Jego muzykę znają wszyscy fani Bonda. Legendarny muzyk odszedł w wieku 87 lat

Wszyscy kinomani znają znają motyw muzyczny z filmu "Doctor No" z serii o James'e Bondzie. Ta melodia zwiastuje za każdym razem nowe przygody najsłynniejszego na świecie, brytyjskiego szpiega. Tę muzykę zagrał Vic Flick, to właśnie brzmienie jego gitary stało się nieśmiertelną częścią serii. Teraz do mediów dotarła wiadomość, że legendarny muzyk zmarł 20 listopada 2024 roku. Miał 87 lat. W ostatnim czasie artysta chorował na Alzheimera.

James Bond w Wenecji

i

Autor: Eon Productions/Maksym Daniszewski "Pozdrowienia z Rosji" kończą się kadrem odpływających Bonda i Tatiany Romanowej gondolą wgłąb weneckiej laguny

Nie żyje twórca muzyki do Bonda!

Świat obiegła tragiczna wiadomość. Zmarł legendarny gitarzysta, który zagrał "nieśmiertelną" melodię przewodnią do wszystkich filmów o James'e Bondzie. Po raz pierwszy wszyscy usłyszeli dźwięk jego gitary w filmie "Doctor No". 

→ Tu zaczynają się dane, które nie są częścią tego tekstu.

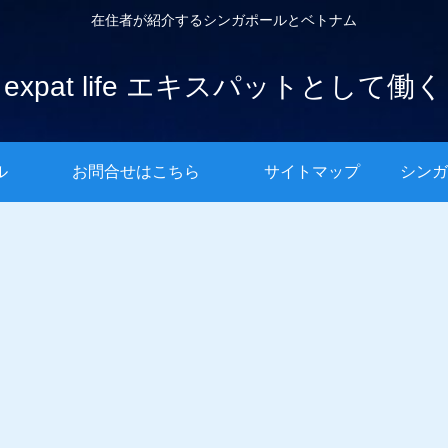
在住者が紹介するシンガポールとベトナム
expat life エキスパットとして働く
ル
お問合せはこちら
サイトマップ
シンガ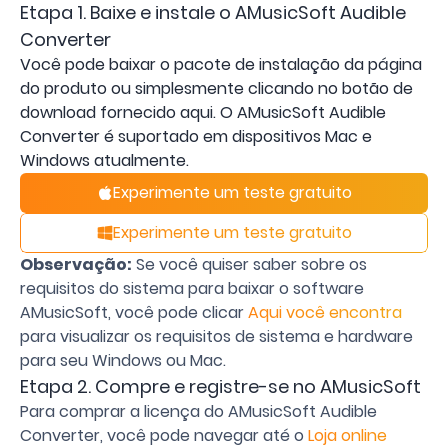
Etapa 1. Baixe e instale o AMusicSoft Audible
Converter
Você pode baixar o pacote de instalação da página
do produto ou simplesmente clicando no botão de
download fornecido aqui. O AMusicSoft Audible
Converter é suportado em dispositivos Mac e
Windows atualmente.
Experimente um teste gratuito
Experimente um teste gratuito
Observação:
Se você quiser saber sobre os
requisitos do sistema para baixar o software
AMusicSoft, você pode clicar
Aqui você encontra
para visualizar os requisitos de sistema e hardware
para seu Windows ou Mac.
Etapa 2. Compre e registre-se no AMusicSoft
Para comprar a licença do AMusicSoft Audible
Converter, você pode navegar até o
Loja online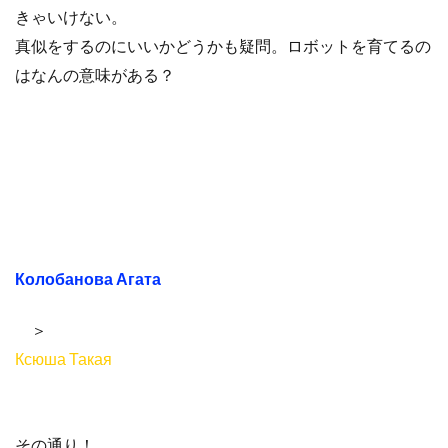
きゃいけない。
真似をするのにいいかどうかも疑問。ロボットを育てるの
はなんの意味がある？
Колобанова Агата
＞
Ксюша Такая
その通り！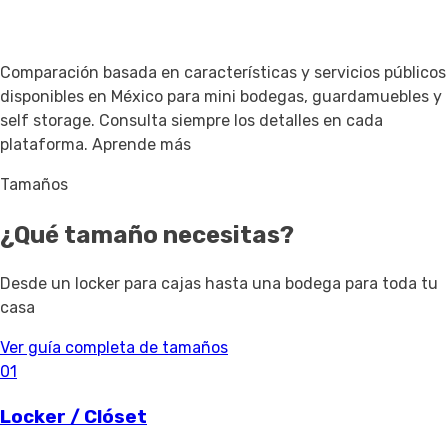
Comparación basada en características y servicios públicos
disponibles en México para mini bodegas, guardamuebles y
self storage. Consulta siempre los detalles en cada
plataforma.
Aprende más
Tamaños
¿Qué tamaño necesitas?
Desde un locker para cajas hasta una bodega para toda tu
casa
Ver guía completa de tamaños
01
Locker / Clóset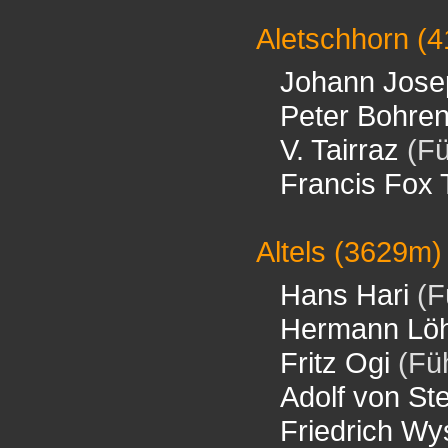
Aletschhorn
(4
Johann Jose
Peter Bohre
V. Tairraz
(Fü
Francis Fox 
Altels
(3629m)
Hans Hari
(F
Hermann Löh
Fritz Ogi
(Füh
Adolf von Ste
Friedrich W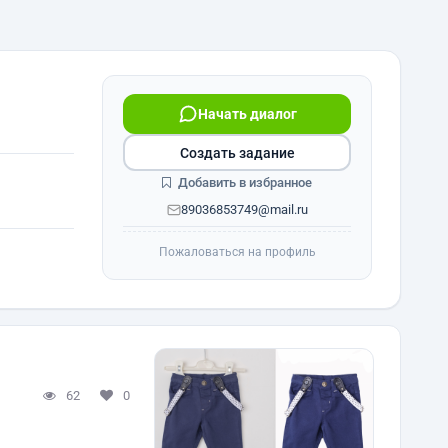
Начать диалог
Создать задание
Добавить в избранное
89036853749@mail.ru
Пожаловаться на профиль
62
0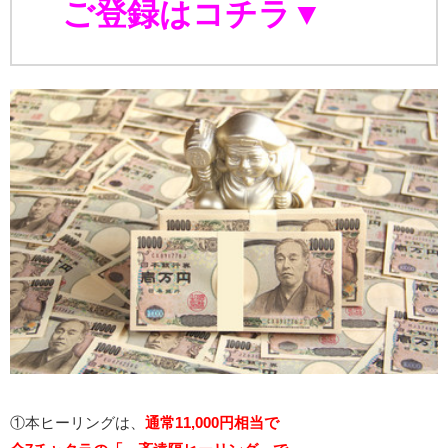
ご登録はコチラ▼
①本ヒーリングは、
通常11,000円相当で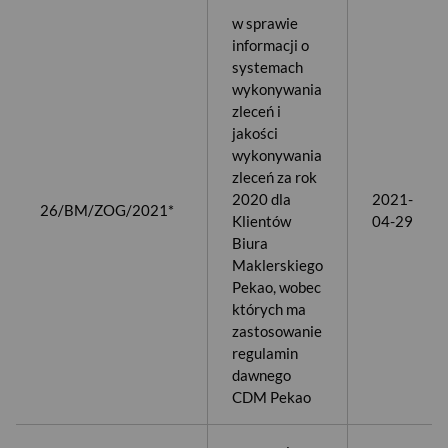
w sprawie
informacji o
systemach
wykonywania
zleceń i
jakości
wykonywania
zleceń za rok
2020 dla
2021-
26/BM/ZOG/2021*
Klientów
04-29
Biura
Maklerskiego
Pekao, wobec
których ma
zastosowanie
regulamin
dawnego
CDM Pekao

Najważniejsze nagranie w historii kina

Najważniejszym momentem w karierze Flicka było nagranie partii gitarowej do motywu przewodniego "James Bond Theme". Utwór ten powstał do filmu "Doktor No", pierwszej odsłony serii o Jamesie Bondzie. Flick użył do tego celu specjalnej gitary Clifford Essex Paragon De Luxe.

Vic Flick urodził się w Wielkiej Brytanii. Jego niezwykły talent do gry na gitarze przyniósł mu międzynarodową sławę. Flick w trakcie swojej oszałamiającej kariery współpracował z najlepszymi artystami i kompozytorami. Ostatecznie to jego wykonanie hitu do serii filmów o przygodach Bonda stało wizytówką brytyjskiej muzyki filmowej. Słynny "James Bond Theme", który zagrał Flick, skomponował John Barry.

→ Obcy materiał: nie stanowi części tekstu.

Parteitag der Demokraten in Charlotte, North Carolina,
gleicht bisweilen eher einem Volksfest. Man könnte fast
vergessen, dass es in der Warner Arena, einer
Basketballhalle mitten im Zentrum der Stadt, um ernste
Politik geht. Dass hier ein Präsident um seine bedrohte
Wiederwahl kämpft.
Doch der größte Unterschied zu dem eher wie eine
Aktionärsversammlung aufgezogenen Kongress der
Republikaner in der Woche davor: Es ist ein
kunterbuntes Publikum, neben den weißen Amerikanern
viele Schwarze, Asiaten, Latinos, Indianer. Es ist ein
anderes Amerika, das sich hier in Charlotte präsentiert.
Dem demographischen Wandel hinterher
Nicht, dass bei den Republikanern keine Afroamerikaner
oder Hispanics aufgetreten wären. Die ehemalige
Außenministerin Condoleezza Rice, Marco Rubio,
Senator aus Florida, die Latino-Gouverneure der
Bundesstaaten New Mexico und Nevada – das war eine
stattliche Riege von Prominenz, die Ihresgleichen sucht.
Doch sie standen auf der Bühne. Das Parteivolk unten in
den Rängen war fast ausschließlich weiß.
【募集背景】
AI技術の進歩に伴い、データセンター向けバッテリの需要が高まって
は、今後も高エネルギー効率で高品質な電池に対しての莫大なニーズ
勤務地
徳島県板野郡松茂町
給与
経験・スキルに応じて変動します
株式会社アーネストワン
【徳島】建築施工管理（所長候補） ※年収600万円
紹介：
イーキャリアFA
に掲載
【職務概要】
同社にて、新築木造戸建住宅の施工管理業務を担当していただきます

I tak wszyscy spotkali się u Bonda

Vic Flick współpracował także z artystami spoza filmowego świata, którzy z czasem dołączyli do uniwersum Bonda. Shirley Bassey wykonała kilka kultowych piosenek. Wśród muzycznych przyjaciół Flick'a znaleźli się także muzycy z legendarnego zespołu The Beatles.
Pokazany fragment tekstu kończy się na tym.